EKMEKÇİKIZ dedi ki...

Evliya Neolitikcan!
Hoşgelmişsiniz!
:)))

Süper otantik izlenimli bir gezi-ziyaret olmuş. Eski günleri hatırladım çok eğlendim okurken.
:))

Serpilcim,
Kelle öyle pişer işte; ütülür!
Yani, ateşe tutularak pişirilir.
Di mi, Neocan?
;)

serpil dedi ki...

Sağol Ekmekçikız, hiç aklıma gelmedi,çok hoş :)

nalan dedi ki...

yanında çavdar ekmeği falan bulundur, çıkar masaya doktor tavsiye ettiydi diye de iki kelime gevele.
alışıyorlar, tecrubeyle sabit :)

metin dedi ki...

Iyy, ütülmüş kelle kokusu geldi ta oradan.

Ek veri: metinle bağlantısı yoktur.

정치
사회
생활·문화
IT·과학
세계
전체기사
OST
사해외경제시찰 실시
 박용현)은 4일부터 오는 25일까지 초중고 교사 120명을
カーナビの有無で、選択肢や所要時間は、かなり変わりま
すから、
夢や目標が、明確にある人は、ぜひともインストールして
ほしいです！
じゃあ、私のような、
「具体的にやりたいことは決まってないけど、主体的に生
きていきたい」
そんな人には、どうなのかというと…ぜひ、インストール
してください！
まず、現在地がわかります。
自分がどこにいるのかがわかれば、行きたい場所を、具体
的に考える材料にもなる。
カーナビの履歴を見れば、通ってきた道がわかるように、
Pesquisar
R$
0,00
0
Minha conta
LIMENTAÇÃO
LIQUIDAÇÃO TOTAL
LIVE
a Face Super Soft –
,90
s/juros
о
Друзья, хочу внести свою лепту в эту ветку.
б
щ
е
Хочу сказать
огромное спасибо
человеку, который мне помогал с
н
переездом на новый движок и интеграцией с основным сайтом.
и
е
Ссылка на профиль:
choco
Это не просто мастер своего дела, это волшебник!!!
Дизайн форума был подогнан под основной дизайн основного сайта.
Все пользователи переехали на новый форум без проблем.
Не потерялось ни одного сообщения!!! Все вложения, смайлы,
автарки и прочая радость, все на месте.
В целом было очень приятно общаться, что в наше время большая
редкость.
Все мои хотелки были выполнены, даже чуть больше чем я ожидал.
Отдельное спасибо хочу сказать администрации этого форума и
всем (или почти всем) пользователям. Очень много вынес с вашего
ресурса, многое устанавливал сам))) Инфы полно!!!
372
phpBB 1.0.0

Hoşgeldiniz, pek eğlenceli geçmiş geziniz anlaşılan.

gülçin dedi ki...

ne renkli bir gezi! okuyunca benim de seyahatim geldi. n'olcak şimdi?

sevgiler.

neo dedi ki...

serpil,

hoşbulduk, sen bunu denizli dönüşü için yazmıştın ama ben ancak eskişehir dönüşü cevap verebildim.

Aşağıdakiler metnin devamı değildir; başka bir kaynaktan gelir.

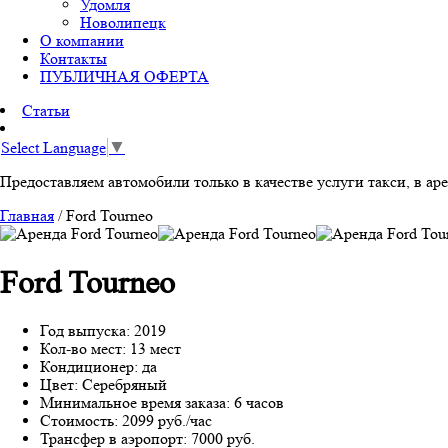
Удомля
Новолипецк
О компании
Контакты
ПУБЛИЧНАЯ ОФЕРТА
Статьи
Select Language
▼
Предоставляем автомобили только в качестве услуги такси, в аре
Главная
/
Ford Tourneo
Ford Tourneo
Год выпуска: 2019
Кол-во мест: 13 мест
Кондиционер: да
Цвет: Серебряный
Минимальное время заказа: 6 часов
Стоимость:
2099 руб./час
Трансфер в аэропорт:
7000 руб.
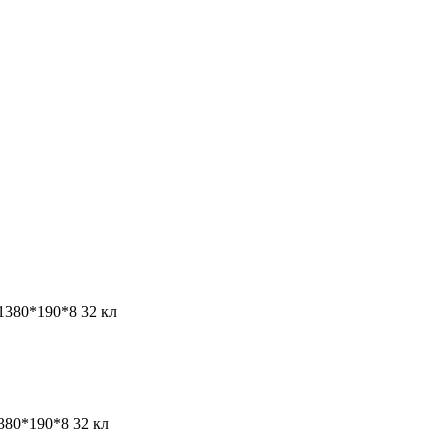
1380*190*8 32 кл
380*190*8 32 кл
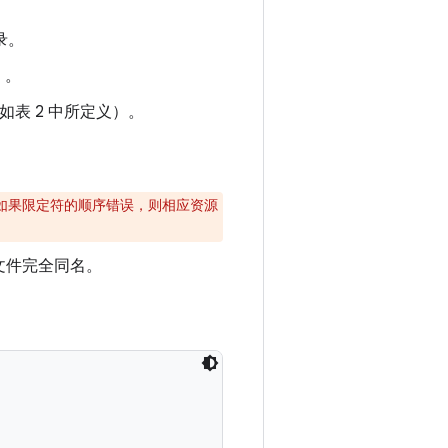
录。
）。
表 2 中所定义）。
。如果限定符的顺序错误，则相应资源
文件完全同名。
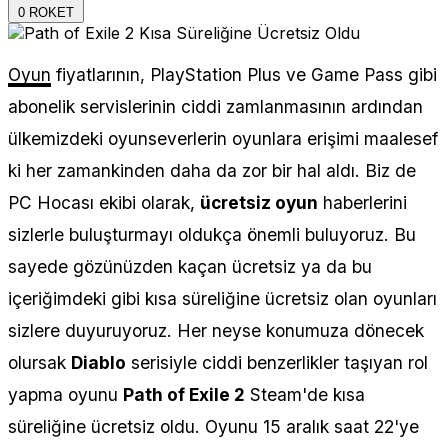
0
ROKET
Oyun
fiyatlarının, PlayStation Plus ve Game Pass gibi
abonelik servislerinin ciddi zamlanmasının ardından
ülkemizdeki oyunseverlerin oyunlara erişimi maalesef
ki her zamankinden daha da zor bir hal aldı. Biz de
PC Hocası ekibi olarak,
ücretsiz oyun
haberlerini
sizlerle buluşturmayı oldukça önemli buluyoruz. Bu
sayede gözünüzden kaçan ücretsiz ya da bu
içeriğimdeki gibi kısa süreliğine ücretsiz olan oyunları
sizlere duyuruyoruz. Her neyse konumuza dönecek
olursak
Diablo
serisiyle ciddi benzerlikler taşıyan rol
yapma oyunu
Path of Exile 2
Steam'de kısa
süreliğine ücretsiz oldu. Oyunu 15 aralık saat 22'ye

kelle ütmek konusunda ekmekçi kız hanfendi seni aydınlatmış ben yokken, iyi olmuş :)

...

ekmekçi kız,

hoşbulduk hoşbulduk (iki kere hem denizli hem eskişehir için :)

denizli hep öyle otantik geçiyor zati.

aynen öyle, ateşe tutuluyor zavallı kellecik :(

...

nalan,

bi dahaki sefere düşünüyorum valla. hatta kendim yapayım evde birkaç somun, size ekmek yaptım ellerimle diyerekten götürürüm ayıp da olmaz böylece.

...

metin bey,

ya yaa, ne berbat bir kokusu vardır diy mi?

hoşbulduk, aslında yaşarken o kadar eğlenceli gelmiyor, yazarken bir bakıyorum komik olmuş :)

...

gülçin,

aman bi süre başkaları seyahat etsin zaten :) inşallah sen gidersin güzel bi yerlere de yazarsın.

sevgiler

Güneşli Günler dedi ki...

Çok eğlendim okurken ya, her bayram aynı şeyler, haklısın valla benim kaçma şansım bile olmuyor ne yazık ki. Ben de ucundan kıyısından tadarak idare ediyorum. en çok tatlı ve sarma çeşitlerine yoğunlaşıyorum kimsenin sesi çıkmıyor onları çok seviyorum diye. Takdik geliştirmek gerek. puzzle çok zormuş be, iyi bitirmişsiniz.

neo dedi ki...

güneşli günler,

valla ben işte yazdığım gibi mümkün olduğunca arayı açarak kaçıyorum bu kurban meselesinden.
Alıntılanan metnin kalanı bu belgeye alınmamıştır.